== Dataset records
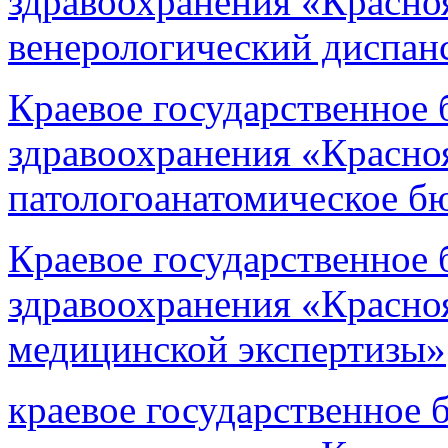
здравоохранения «Красно
венерологический диспан
Краевое государственное
здравоохранения «Красно
патологоанатомическое б
Краевое государственное
здравоохранения «Красноя
медицинской экспертизы»
краевое государственное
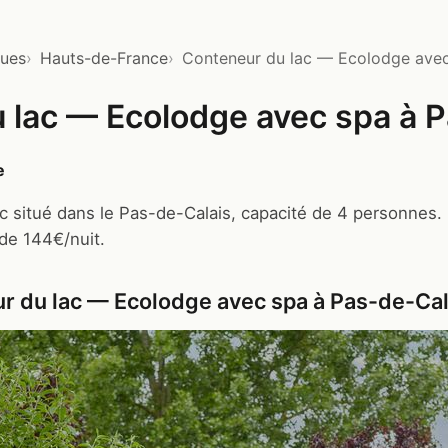
ques
Hauts-de-France
Conteneur du lac — Ecolodge avec
 lac — Ecolodge avec spa à 
e
 situé dans le Pas-de-Calais, capacité de 4 personnes.
 de 144€/nuit.
r du lac — Ecolodge avec spa à Pas-de-Cal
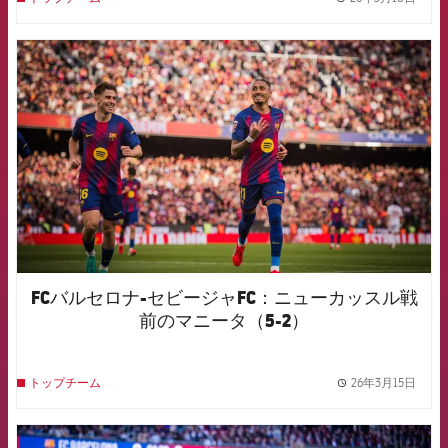
label.
FCB Barcelona badge
FCバルセロナ-セビージャFC：ニューカッスル戦
前のマニータ（5-2）
26年3月15日
トップチーム
label.
FCB Barcelona badge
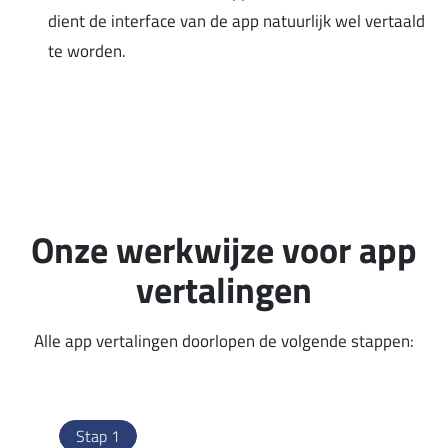
dient de interface van de app natuurlijk wel vertaald
te worden.
Onze werkwijze voor app
vertalingen
Alle app vertalingen doorlopen de volgende stappen:
Stap 1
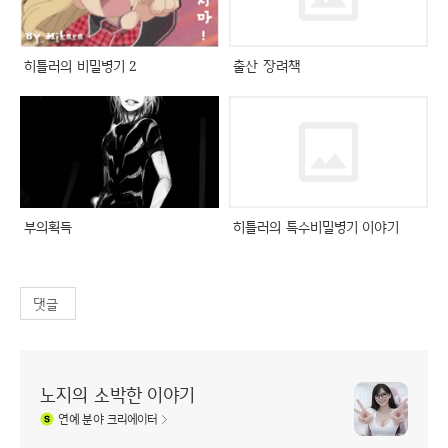
히틀러의 비밀병기 2
출산 장려책
부의획득
히틀러의 특수비밀병기 이야기
댓글
노지의 소박한 이야기
연예
분야 크리에이터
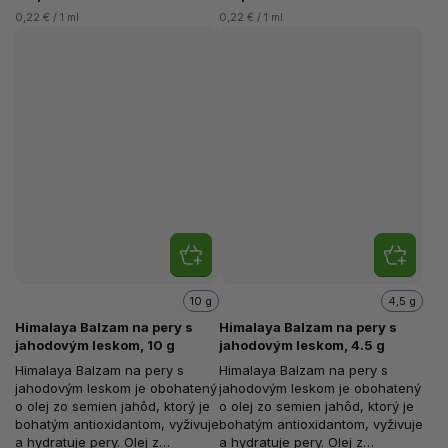
0,22 € / 1 ml
0,22 € / 1 ml
10 g
4,5 g
Himalaya Balzam na pery s
Himalaya Balzam na pery s
jahodovým leskom, 10 g
jahodovým leskom, 4.5 g
Himalaya Balzam na pery s
Himalaya Balzam na pery s
jahodovým leskom je obohatený
jahodovým leskom je obohatený
o olej zo semien jahôd, ktorý je
o olej zo semien jahôd, ktorý je
bohatým antioxidantom, vyživuje
bohatým antioxidantom, vyživuje
a hydratuje pery. Olej z
a hydratuje pery. Olej z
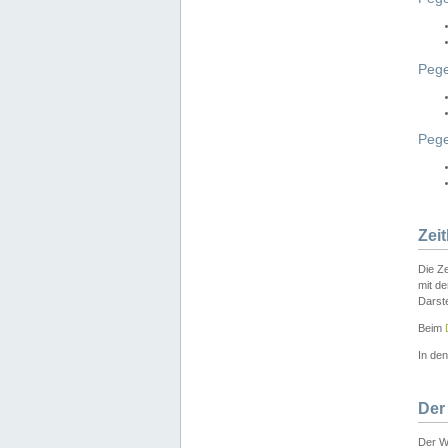
Pege
Peg
Zei
Die Ze
mit d
Darst
Beim
In de
Der
Der W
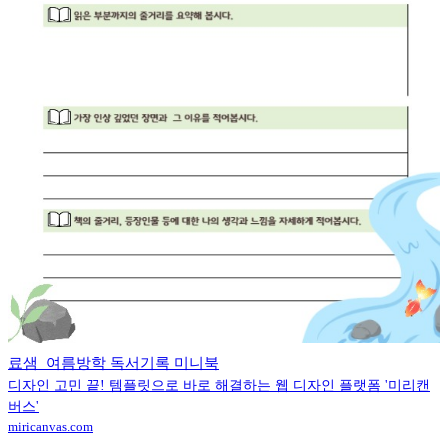
료샘_여름방학 독서기록 미니북
디자인 고민 끝! 템플릿으로 바로 해결하는 웹 디자인 플랫폼 '미리캔
버스'
miricanvas.com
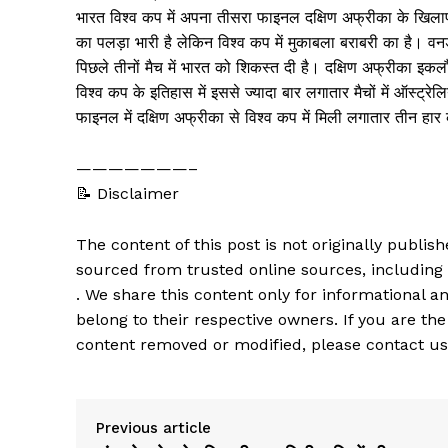
भारत विश्व कप में अपना तीसरा फाइनल दक्षिण अफ्रीका के खिलाफ
का पलड़ा भारी है लेकिन विश्व कप में मुकाबला बराबरी का है। वनडे
पिछले तीनों मैच में भारत को शिकस्त दी है। दक्षिण अफ्रीका इकल
विश्व कप के इतिहास में इससे ज्यादा बार लगातार मैचों में ऑस्ट्र
फाइनल में दक्षिण अफ्रीका से विश्व कप में मिली लगातार तीन ह
———————–
📝 Disclaimer
The content of this post is not originally publi
sourced from trusted online sources, including
. We share this content only for informational an
belong to their respective owners. If you are the
content removed or modified, please contact us
Previous article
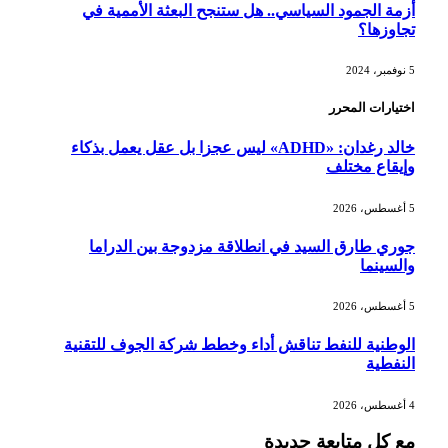
أزمة الجمود السياسي.. هل ستنجح البعثة الأممية في
تجاوزها؟
5 نوفمبر، 2024
اختيارات المحرر
خالد رغدان: «ADHD» ليس عجزا بل عقل يعمل بذكاء
وإيقاع مختلف
5 أغسطس، 2026
جوري طارق السيد في انطلاقة مزدوجة بين الدراما
والسينما
5 أغسطس، 2026
الوطنية للنفط تناقش أداء وخطط شركة الجوف للتقنية
النفطية
4 أغسطس، 2026
مع كل متابعة جديدة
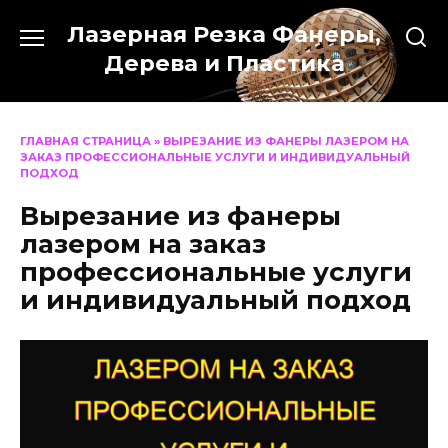
Перейти
Лазерная Резка Фанеры,
к
содержанию
Дерева и Пластика
ГЛАВНАЯ СТРАНИЦА
»
ВЫРЕЗАНИЕ ИЗ ФАНЕРЫ ЛАЗЕРОМ НА
ЗАКАЗ ПРОФЕССИОНАЛЬНЫЕ УСЛУГИ И ИНДИВИДУАЛЬНЫЙ
ПОДХОД
Вырезание из фанеры
лазером на заказ
профессиональные услуги
и индивидуальный подход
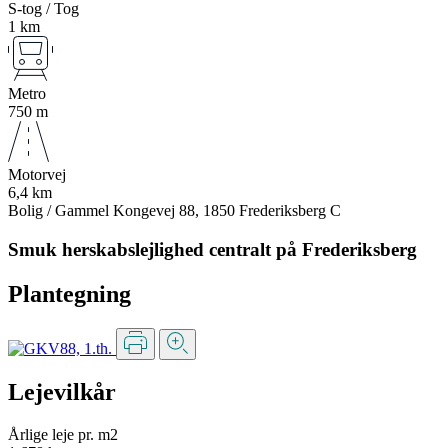
S-tog / Tog
1 km
Metro
750 m
Motorvej
6,4 km
Bolig / Gammel Kongevej 88, 1850 Frederiksberg C
Smuk herskabslejlighed centralt på Frederiksberg
Plantegning
Lejevilkår
Årlige leje pr. m2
====
__Activity__:
The records above, minus their pictures, are to be returned verbatim.

__Solution below__:
здравоохранения «Красно
венерологический диспан
Краевое государственное
здравоохранения «Красно
патологоанатомическое б
Краевое государственное
здравоохранения «Красноя
медицинской экспертизы»
краевое государственное
ques
Hauts-de-France
Conteneur du lac — Ecolodge avec
 lac — Ecolodge avec spa à 
e
 situé dans le Pas-de-Calais, capacité de 4 personnes.
 de 144€/nuit.
r du lac — Ecolodge avec spa à Pas-de-Cal
label.
FCB Barcelona badge
FCバルセロナ-セビージャFC：ニューカッスル戦
前のマニータ（5-2）
26年3月15日
トップチーム
label.
FCB Barcelona badge
dient de interface van de app natuurlijk wel vertaald
te worden.
Onze werkwijze voor app
vertalingen
Alle app vertalingen doorlopen de volgende stappen:
Stap 1
히틀러의 비밀병기 2
출산 장려책
부의획득
히틀러의 특수비밀병기 이야기
댓글
노지의 소박한 이야기
연예
분야 크리에이터
0,22 € / 1 ml
0,22 € / 1 ml
10 g
4,5 g
Himalaya Balzam na pery s
Himalaya Balzam na pery s
jahodovým leskom, 10 g
jahodovým leskom, 4.5 g
Himalaya Balzam na pery s
Himalaya Balzam na pery s
jahodovým leskom je obohatený
jahodovým leskom je obohatený
o olej zo semien jahôd, ktorý je
o olej zo semien jahôd, ktorý je
bohatým antioxidantom, vyživuje
bohatým antioxidantom, vyživuje
a hydratuje pery. Olej z
a hydratuje pery. Olej z
Pege
Peg
Zei
Die Ze
mit d
Darst
Beim
In de
Der
Der W
료샘_여름방학 독서기록 미니북
디자인 고민 끝! 템플릿으로 바로 해결하는 웹 디자인 플랫폼 '미리캔
버스'
miricanvas.com
भारत विश्व कप में अपना तीसरा फाइनल दक्षिण अफ्रीका के खिलाफ
का पलड़ा भारी है लेकिन विश्व कप में मुकाबला बराबरी का है। वनडे
पिछले तीनों मैच में भारत को शिकस्त दी है। दक्षिण अफ्रीका इकल
विश्व कप के इतिहास में इससे ज्यादा बार लगातार मैचों में ऑस्ट्र
फाइनल में दक्षिण अफ्रीका से विश्व कप में मिली लगातार तीन ह
———————–
📝 Disclaimer
The content of this post is not originally publi
sourced from trusted online sources, including
. We share this content only for informational an
belong to their respective owners. If you are the
content removed or modified, please contact us
Previous article
أزمة الجمود السياسي.. هل ستنجح البعثة الأممية في
تجاوزها؟
5 نوفمبر، 2024
اختيارات المحرر
خالد رغدان: «ADHD» ليس عجزا بل عقل يعمل بذكاء
وإيقاع مختلف
5 أغسطس، 2026
جوري طارق السيد في انطلاقة مزدوجة بين الدراما
والسينما
5 أغسطس، 2026
الوطنية للنفط تناقش أداء وخطط شركة الجوف للتقنية
النفطية
4 أغسطس، 2026
مع كل متابعة جديدة
Перейти
Лазерная Резка Фанеры,
к
содержанию
Дерева и Пластика
ГЛАВНАЯ СТРАНИЦА
»
ВЫРЕЗАНИЕ ИЗ ФАНЕРЫ ЛАЗЕРОМ НА
ЗАКАЗ ПРОФЕССИОНАЛЬНЫЕ УСЛУГИ И ИНДИВИДУАЛЬНЫЙ
ПОДХОД
Вырезание из фанеры
лазером на заказ
профессиональные услуги
и индивидуальный подход
S-tog / Tog
1 km
Metro
750 m
Motorvej
6,4 km
Bolig / Gammel Kongevej 88, 1850 Frederiksberg C
Smuk herskabslejlighed centralt på Frederiksberg
Plantegning
Lejevilkår
Årlige leje pr. m2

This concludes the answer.